* [TASK DIRECTIONS]: Look over the lines below. Report each one that includes the string "leki".

* * * *

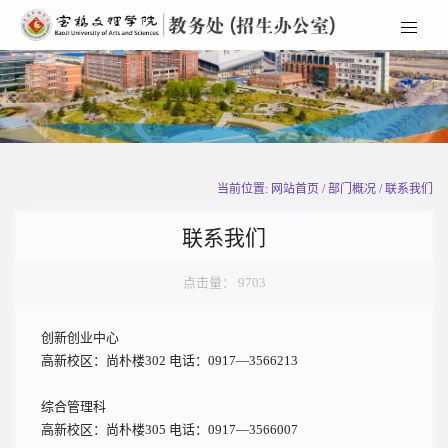
当前位置: 网站首页 / 部门概况 / 联系我们
联系我们
点击量：
9703
创新创业中心
高新校区：尚朴楼302 电话：0917—3566213
综合管理科
高新校区：尚朴楼305 电话：0917—3566007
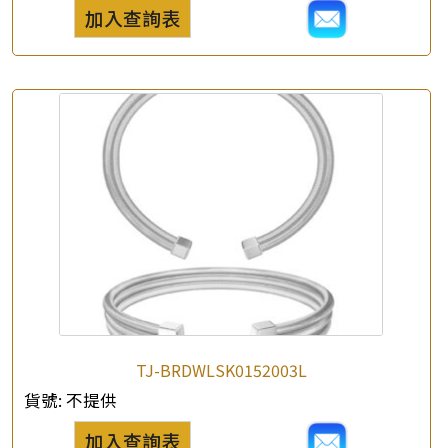
×
產品查詢
加入查詢表
*
你的名字
公司名稱
*
e-mail
*
聯絡電話
查詢以下產品
TJ-BRDWLSK0152003L
貨號:
不提供
加入查詢表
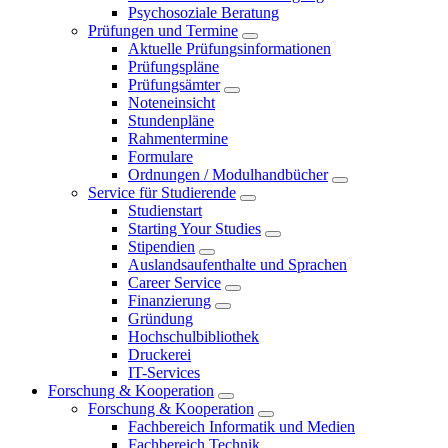
Psychosoziale Beratung
Prüfungen und Termine
Aktuelle Prüfungsinformationen
Prüfungspläne
Prüfungsämter
Noteneinsicht
Stundenpläne
Rahmentermine
Formulare
Ordnungen / Modulhandbücher
Service für Studierende
Studienstart
Starting Your Studies
Stipendien
Auslandsaufenthalte und Sprachen
Career Service
Finanzierung
Gründung
Hochschulbibliothek
Druckerei
IT-Services
Forschung & Kooperation
Forschung & Kooperation
Fachbereich Informatik und Medien
Fachbereich Technik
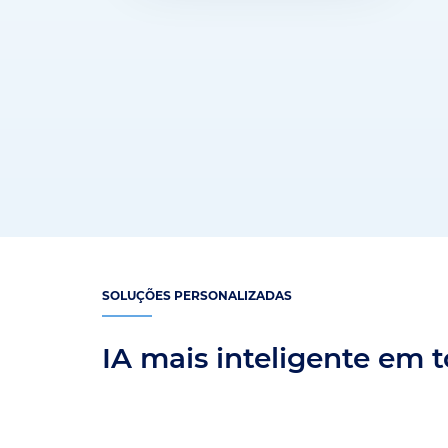
SOLUÇÕES PERSONALIZADAS
IA mais inteligente em 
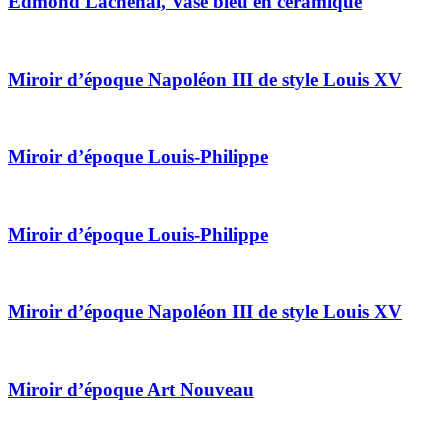
Edmond Lachenal, Vase bleu en céramique
Miroir d’époque Napoléon III de style Louis XV
Miroir d’époque Louis-Philippe
Miroir d’époque Louis-Philippe
Miroir d’époque Napoléon III de style Louis XV
Miroir d’époque Art Nouveau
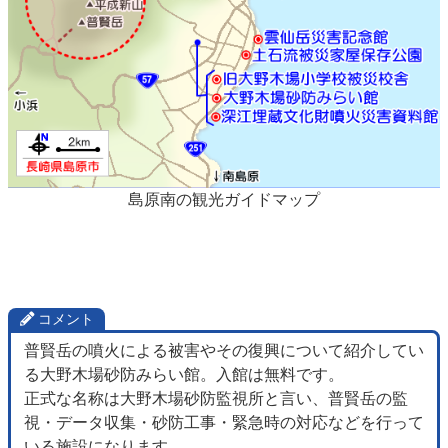
島原南の観光ガイドマップ
コメント
普賢岳の噴火による被害やその復興について紹介してい
る大野木場砂防みらい館。入館は無料です。
正式な名称は大野木場砂防監視所と言い、普賢岳の監
視・データ収集・砂防工事・緊急時の対応などを行って
いる施設になります。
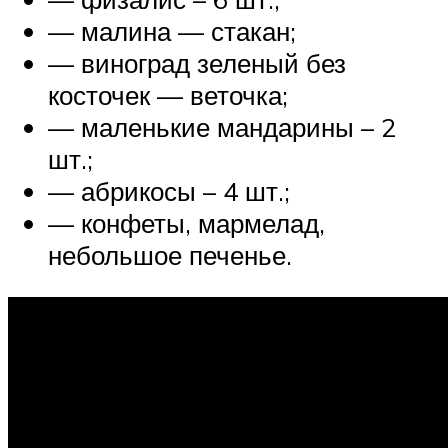
— малина — стакан;
— виноград зеленый без
косточек — веточка;
— маленькие мандарины – 2
шт.;
— абрикосы – 4 шт.;
— конфеты, мармелад,
небольшое печенье.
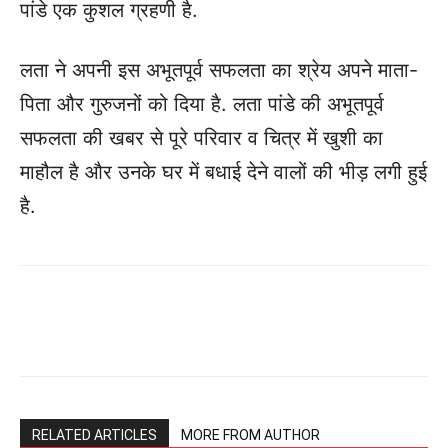
पांडे एक कुशल ग्रहणी है.
लता ने अपनी इस अभूतपूर्व सफलता का श्रेय अपने माता-
पिता और गुरुजनों को दिया है. लता पांडे की अभूतपूर्व
सफलता की खबर से पूरे परिवार व चित्र में खुशी का
माहौल है और उनके घर में बधाई देने वालों की भीड़ लगी हुई
है.
RELATED ARTICLES
MORE FROM AUTHOR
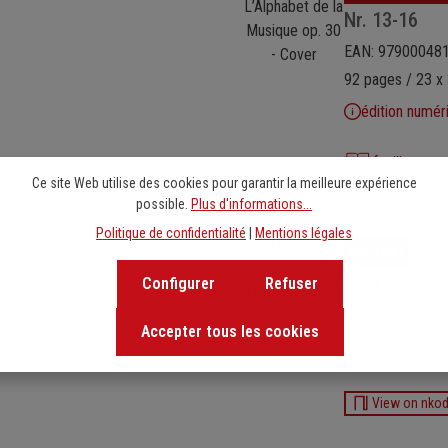
Nr. 13-16
EAN: 97900048
92 pages / 23 x 
édition numér
feuilleter
Ce site Web utilise des cookies pour garantir la meilleure expérience
possible.
Plus d'informations...
Politique de confidentialité
|
Mentions légales
Ignorer la galerie d'images
MR 1927
Nr. 17-20
Configurer
Refuser
EAN: 97900044
Accepter tous les cookies
70 pages / 23 x
View on nko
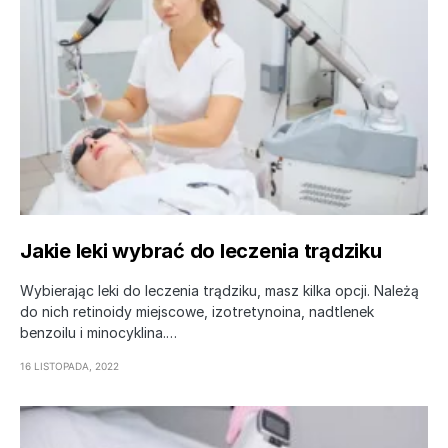
Jakie leki wybrać do leczenia trądziku
Wybierając leki do leczenia trądziku, masz kilka opcji. Należą
do nich retinoidy miejscowe, izotretynoina, nadtlenek
benzoilu i minocyklina.…
16 LISTOPADA, 2022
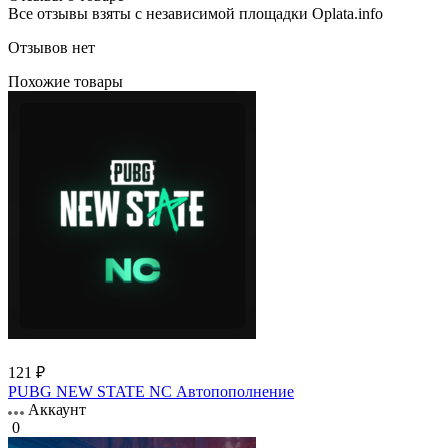
Все отзывы взяты с независимой площадки Oplata.info
Отзывов нет
Похожие товары
121 ₽
PUBG NEW STATE NC Автопополнение
Аккаунт
0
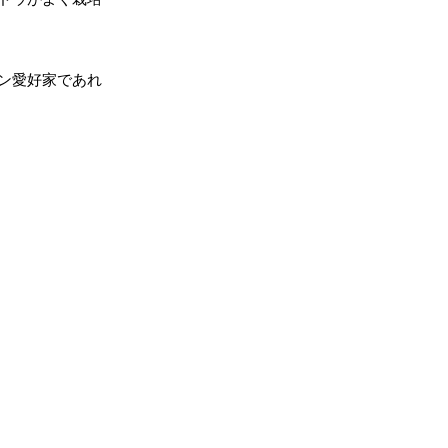
ン愛好家であれ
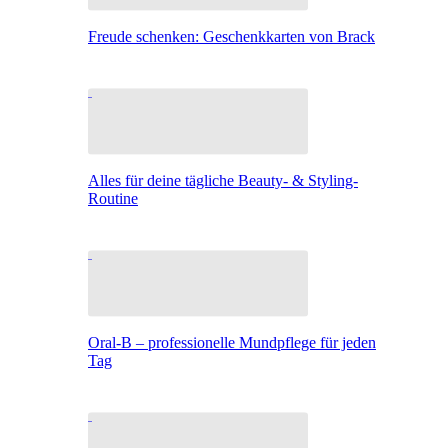
Freude schenken: Geschenkkarten von Brack
Alles für deine tägliche Beauty- & Styling-
Routine
Oral-B – professionelle Mundpflege für jeden
Tag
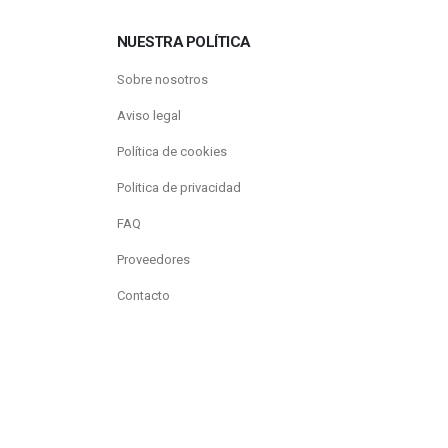
NUESTRA POLÍTICA
Sobre nosotros
Aviso legal
Política de cookies
Politica de privacidad
FAQ
Proveedores
Contacto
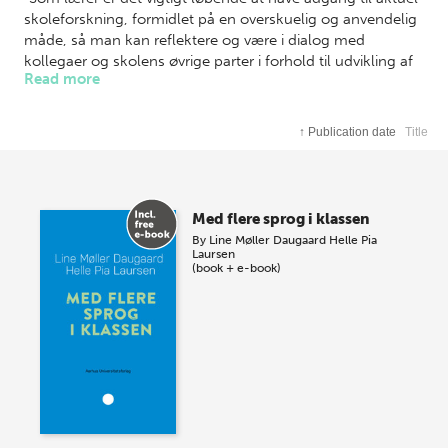
skoleforskning, formidlet på en overskuelig og anvendelig
måde, så man kan reflektere og være i dialog med
kollegaer og skolens øvrige parter i forhold til udvikling af
Read more
undervisningen.”
Til hver bog hører også en
podcast
, hvor forfatteren
↑
Publication date
Title
fortæller om vigtige pointer fra bogen og stiller nogle
refleksionsspørgsmål. Podcasten kan bruges som
inspiration til den pædagogiske samtale på din skole, og
du kan lytte til den alene eller sammen med kollegaer,
Med flere sprog i klassen
f.eks. på et fagteam- eller lærermøde.
By
Line Møller Daugaard
Helle Pia
Laursen
(book + e-book)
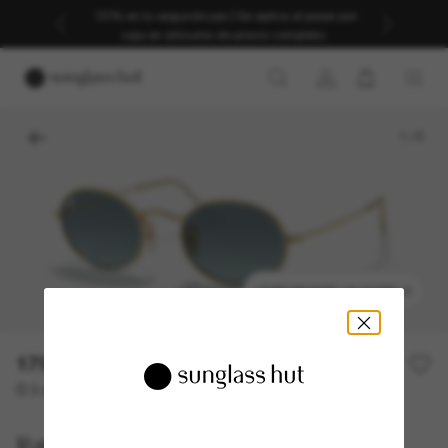
-30% en tu segundo par | Se aplica al pasar por
caja en artículos de precio completo.
1
/
5
PROBARSE UN MODELO
179,00€
O 3 cuotas desde
al 0% TAE con
59,67 €
Ray-Ban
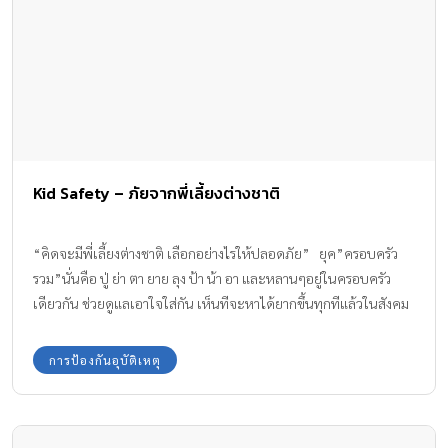
วัฒนธรรม สิ่งที่น่าเป็นห่วงยิ่งก็คือ เด็กในยุคปัจจุบันมีช่องทางในการ
เข้าถึงสื่อต่างๆอย่างมากมาย และง่ายดาย แถมยังมีอันตรายแฝงเร้น
อย่างที่ผู้ใหญ่อย่างเราๆก็คาดไม่ถึง เราในฐานะคุณพ่อคุณแม่ คงต้อง
ปรึกษาหารือกันและเรียนรู้เอาใจใส่ ในเรื่องนี้กันอย่างจริงจัง ยิ่งดูจาก
ผลการสำรวจที่พบว่า ในบ้านเรานั้น คุณพ่อแม่มีบทบาทในการสอนเรื่อง
เพศแก่ลูก แค่ ร้อยละหนึ่งเท่านั้น ซึ่งนับได้ว่าน้อยที่สุดในโลก ! (โดย
เฉลี่ยของทั่วโลกก็อยู่แค่ ร้อยละ 12 ซึ่งก็ถือว่าน้อยอยู่ดี) แสดงให้เห็น
Kid Safety – ภัยจากพี่เลี้ยงต่างชาติ
แนวโน้มเลยว่า เด็กๆเมื่อเติบโตเป็นวัยรุ่น พวกเขาก็จะหาความรู้เรื่อง
เพศกันเอง หรือจากผู้อื่น แหล่งอื่น ที่ไม่ใช่พ่อแม่ ซึ่งอาจอันตรายกว่าที่
คาดคิด เกิดเป็นค่านิยมที่ผิดๆ จะก่อให้เกิดความเสียหายต่อสังคม
“คิดจะมีพี่เลี้ยงต่างชาติ เลือกอย่างไรให้ปลอดภัย” ยุค”ครอบครัว
อย่างคาดไม่ถึง เรื่อง : รศ.นพ.อดิศักดิ์ ผลิตผลการพิมพ์ ภาพ : […]
รวม”นั่นคือ ปู่ ย่า ตา ยาย ลุง ป้า น้า อา และหลานๆอยู่ในครอบครัว
เดียวกัน ช่วยดูแลเอาใจใส่กัน เห็นทีจะหาได้ยากขึ้นทุกทีแล้วในสังคม
เรา สิ่งที่เด็กๆรุ่นนี้มากมายที่เติบโตกันมาในสภาพ “ครอบครัวเดี่ยว”(มี
เพียงพ่อและแม่ช่วยกันดูแล) “ครอบครัวเลี้ยงเดี่ยว”(มีเพียงพ่อหรือมี
การป้องกันอุบัติเหตุ
เพียงแม่เท่านั้นที่เลี้ยงดู) และมีไม่น้อยเลย ที่อยู่กับ “ใครก็ไม่รู้”ซึ่งเรียก
กันโดยทั่วไปว่า “พี่เลี้ยง” เรียกได้ว่าพอคุณแม่ครบกำหนดลาคลอด(3
เดือน) ลูกวัยแบเบาะก็ได้เห็นพี่เลี้ยงมายืนยิ้มเผล่อยู่ข้างเปลนอน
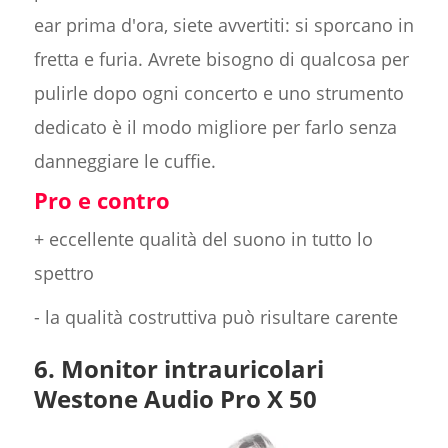
ear prima d'ora, siete avvertiti: si sporcano in
fretta e furia. Avrete bisogno di qualcosa per
pulirle dopo ogni concerto e uno strumento
dedicato è il modo migliore per farlo senza
danneggiare le cuffie.
Pro e contro
+ eccellente qualità del suono in tutto lo
spettro
- la qualità costruttiva può risultare carente
6. Monitor intrauricolari
Westone Audio Pro X 50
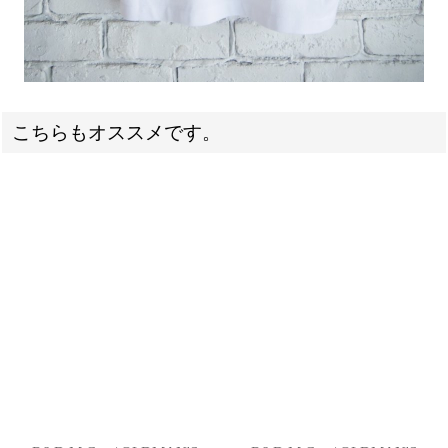
こちらもオススメです。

* * * *

* [RESPONSE]:
Jakie leki wybrać do leczenia trądziku
Wybierając leki do leczenia trądziku, masz kilka opcji. Należą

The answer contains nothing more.